** EXERCISE **
Copy exactly the stretch of data below from the line with "Wyckoff. Việc phân tích VSA vào trong vào tr" through the line with "Từ đó giúp các bạn đưa ra quyết định hợp lý k", including both of those lines.

** EXERCISE MATERIAL **
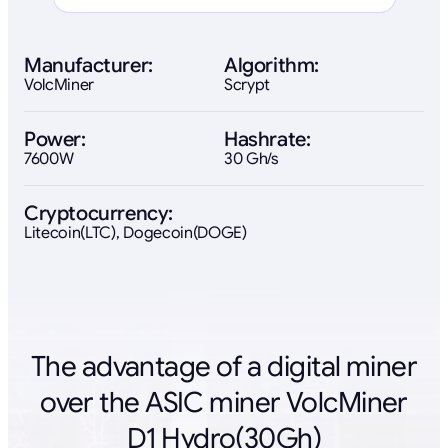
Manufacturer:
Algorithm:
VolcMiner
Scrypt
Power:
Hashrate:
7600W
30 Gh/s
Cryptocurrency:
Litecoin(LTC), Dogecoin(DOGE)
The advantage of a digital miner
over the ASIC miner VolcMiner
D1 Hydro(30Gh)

* * *

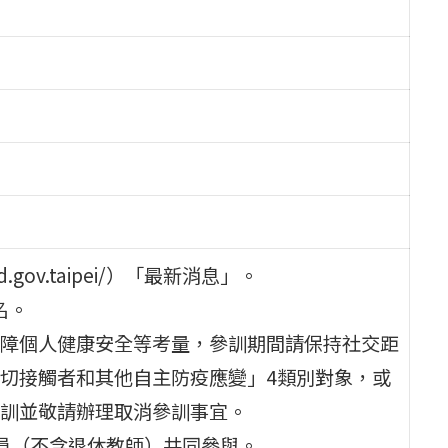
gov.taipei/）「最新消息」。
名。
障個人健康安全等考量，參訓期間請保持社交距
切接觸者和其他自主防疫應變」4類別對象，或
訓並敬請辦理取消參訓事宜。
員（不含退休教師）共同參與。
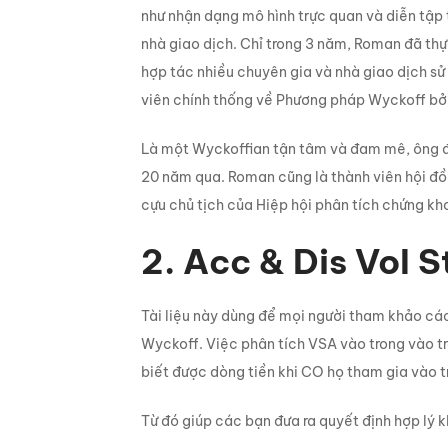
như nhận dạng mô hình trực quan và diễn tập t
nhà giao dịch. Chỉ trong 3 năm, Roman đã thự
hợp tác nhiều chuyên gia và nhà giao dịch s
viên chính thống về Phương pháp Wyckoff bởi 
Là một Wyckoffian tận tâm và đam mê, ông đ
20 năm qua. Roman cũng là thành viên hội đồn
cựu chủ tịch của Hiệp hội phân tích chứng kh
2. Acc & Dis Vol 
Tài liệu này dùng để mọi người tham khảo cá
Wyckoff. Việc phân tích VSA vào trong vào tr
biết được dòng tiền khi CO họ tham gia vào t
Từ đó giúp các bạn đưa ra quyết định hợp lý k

** SOLVED PROBLEM **
Wyckoff. Việc phân tích VSA vào trong vào tr
biết được dòng tiền khi CO họ tham gia vào t
Từ đó giúp các bạn đưa ra quyết định hợp lý k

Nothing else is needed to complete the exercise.